I found my error! Two errors, in fact. What I get now does indeed look like it should. Conversion from spectrum to color seems to work too, pretty much. The only thing I'm still not entirely sure about is how to properly normalize the color I get. If I simply divide by the number of samples taken I get some slightly colored grey rather than white. From what I gathered I could also normalize it such that the Y value ends up at 1 which, if I understood right, means the color I get will be at the maximum brightness of the color system (though I might still get some hue since it isn't "perfect white")

Perhaps this is usable as is to you either way. It's fairly straight forward code. If you need me to explain anything, just ask away. I'd love to see full-spectrum Koch gears.

Code:
from math import exp, floor, ceil
import random
import numpy as np
from matplotlib import pyplot as plt
import csv


# a bunch of utility functions to get to proper units


def to_eV(v):
    return v * 4.135668


def to_nm(v):
    return 299.8/v

def from_nm(v):
    return 299.8/v

def from_K(T):
    return T * 1.e-4


def from_THz(v):
    return v * 1.e-3

C = 77.766  # prefactor such that peak is 1
K = 4.79924  # prefactor if units are in PHz and 10^4 K
# desired range for v is .4 to .789
# desired range for T is 7.98e-2 to 2.
# typical range would be .5 to .7, commonly .65


def Planck(v, T):  # the distribution of spectral frequencies for a given temperature
    vT = v / T
    return C * vT * vT * vT / (exp(K * vT) - 1)

topPHz = from_nm(390)
botPHz = from_nm(830)


def MC(T):  # generates samples from the distribution using Markov Chain Monte Carlo method
    v0 = random.uniform(botPHz, topPHz)
    I0 = Planck(v0, T)
    while True:
        v = random.uniform(botPHz, topPHz)
        I = Planck(v, T)
        a = I/I0
        if a >= 1:
            v0 = v
            I0 = I
        else:
            p = random.random()
            if p < a:
                v0 = v
                I0 = I
        yield v0

# example histogram for some temperature

samples = 1000000
temp = 5777  # in Kelvin

data = [to_nm(v) for v, _ in zip(MC(from_K(temp)), range(samples))]  # in nanometers, from 100k samples.

specxyz = []
with open('lin2012xyz10e_fine_7sf.csv', newline='') as inputfile:
    for row in csv.reader(inputfile):
        specxyz.append(row)

col = (0, 0, 0)

r, g, b = 0., 0., 0.
for d in data:
    x = d*10 - 3900
    i = floor(x)
    y = x - i
    vals = zip(specxyz[i], specxyz[i + 1])
    ivals = []
    for v in vals:
        ivals.append(float(v[0])*(1-y) + float(v[1])*y)
    r += ivals[1]
    g += ivals[2]
    b += ivals[3]

t = r + g + b
r /= g

b /= g
g = 1

def xyztorgb(x, y, z):
    r = 3.2404542 * x - 1.5371385 * y - 0.4985314 * z
    g = -0.969266 * x + 1.8760108 * y + 1.8760108 * z
    b = 0.0556434 * x - 0.2040259 * y + 1.0572252 * z
    return r, g, b

print('XYZ')
print(r)
print(g)
print(b)
print()
r, g, b = xyztorgb(r, g, b)

r = int(min(1, max(0, r)) * 255)
g = int(min(1, max(0, g)) * 255)
b = int(min(1, max(0, b)) * 255)

print('RGB')
print(r)
print(g)
print(b)
print()

binbot = ceil(min(data))
bintop = floor(max(data))
bincount = int(bintop-binbot)
bins = np.linspace(binbot,
                   bintop,
                   bincount)

plt.xlim([min(data), max(data)])

plt.hist(data, bins=bins, alpha=0.5)
plt.title('spectral distribution of ' + repr(temp) + 'K light source')
plt.xlabel('nm')
plt.ylabel('count')

plt.show()

It will output a plot of the sampled spectrum's histogram as well as the corresponding XYZ and RGB values (using a XYZ-to-RGB matrix I found somewhere)

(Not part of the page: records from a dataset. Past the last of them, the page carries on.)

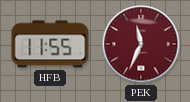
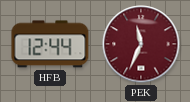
HFB: 11:55 -> 12:44
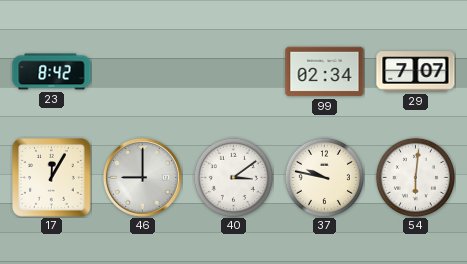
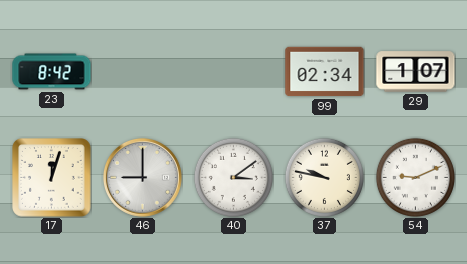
29: 7:07 -> 1:07
17: 12:05 -> 12:03
54: 6:01 -> 9:11
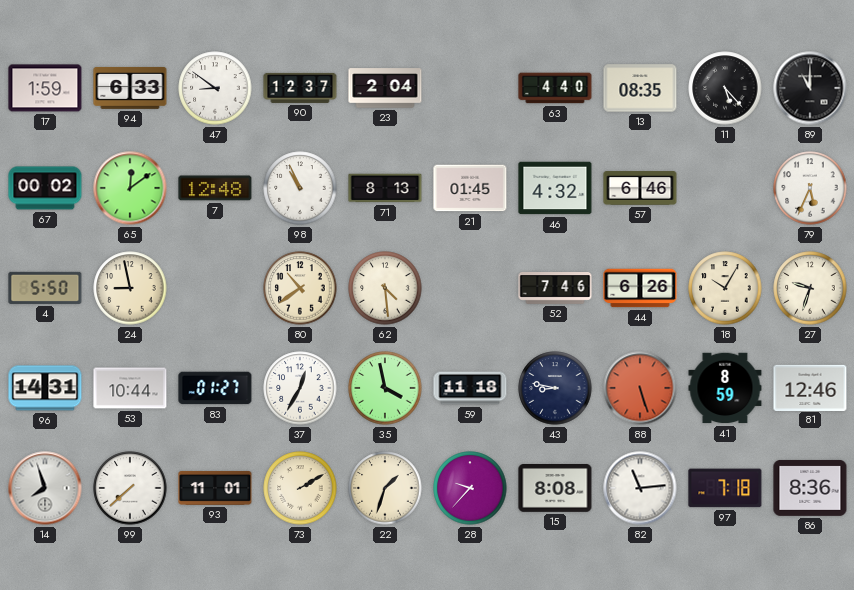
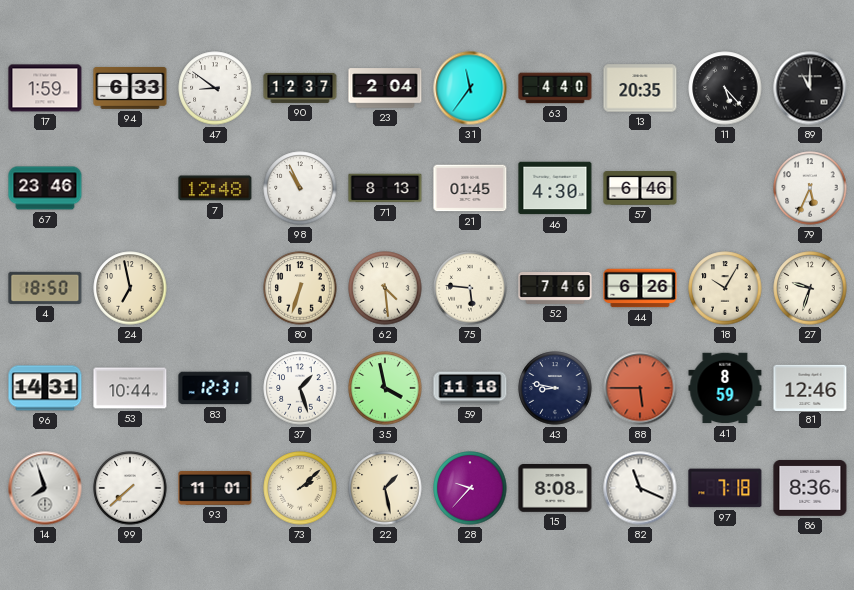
31: none -> 11:36
13: 08:35 -> 20:35
67: 00:02 -> 23:46
65: 12:09 -> none
46: 4:32 -> 4:30
4: 5:50 -> 18:50
24: 8:58 -> 6:58
80: 10:39 -> 6:33
75: none -> 5:46
83: 01:27 -> 12:31
37: 12:35 -> 1:27
88: 5:27 -> 5:45
73: 2:10 -> 2:08
22: 1:33 -> 1:28
82: 11:14 -> 11:19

The file "lin2012xyz10e_fine_7sf.csv" is just a csv I got from here: http://cvrl.ioo.ucl.ac.uk/
In particular, and this might be a slight error, not quite sure, I used
"10-deg XYZ CMFs transformed from the CIE (2006) 2-deg LMS cone fundamentals"
in
"New CIE XYZ (from LMS) functions (proposed)"

I picked (and in this code it's hardcoded) the 0.1nm option as a csv file.

What might be problematic about that is the "proposed": It's a new standard that's apparently not yet in common use. Presumably it's more accurate than the old version, however it might actually need a slightly different matrix to convert from XYZ to sRGB. Not sure.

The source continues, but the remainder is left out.